[[ SUPPLIED DATA open ]]
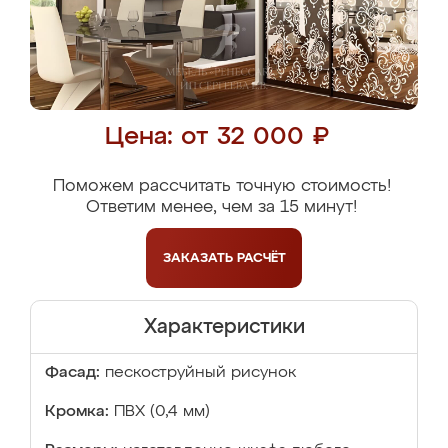
Цена: от 32 000 ₽
Поможем рассчитать точную стоимость!
Ответим менее, чем за 15 минут!
ЗАКАЗАТЬ
РАСЧЁТ
Характеристики
Фасад:
пескоструйный рисунок
Кромка:
ПВХ (0,4 мм)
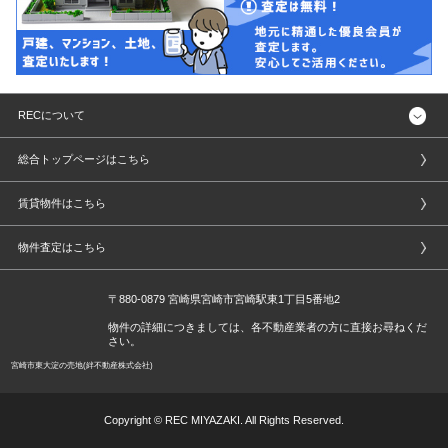
RECについて
総合トップページはこちら
賃貸物件はこちら
物件査定はこちら
〒880-0879 宮崎県宮崎市宮崎駅東1丁目5番地2
物件の詳細につきましては、各不動産業者の方に直接お尋ねくだ
さい。
宮崎市東大淀の売地(絆不動産株式会社)
Copyright © REC MIYAZAKI. All Rights Reserved.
[[ SUPPLIED DATA closed ]]
» **EXERCISE DETAILS**
The lines to reproduce run from the line containing "Поможем рассчитать точную стоимость!" through the last line of the records above, both included. Copy them exactly and drop the pictures.

» **COMPLETED TASK**
Поможем рассчитать точную стоимость!
Ответим менее, чем за 15 минут!
ЗАКАЗАТЬ
РАСЧЁТ
Характеристики
Фасад:
пескоструйный рисунок
Кромка:
ПВХ (0,4 мм)
RECについて
総合トップページはこちら
賃貸物件はこちら
物件査定はこちら
〒880-0879 宮崎県宮崎市宮崎駅東1丁目5番地2
物件の詳細につきましては、各不動産業者の方に直接お尋ねくだ
さい。
宮崎市東大淀の売地(絆不動産株式会社)
Copyright © REC MIYAZAKI. All Rights Reserved.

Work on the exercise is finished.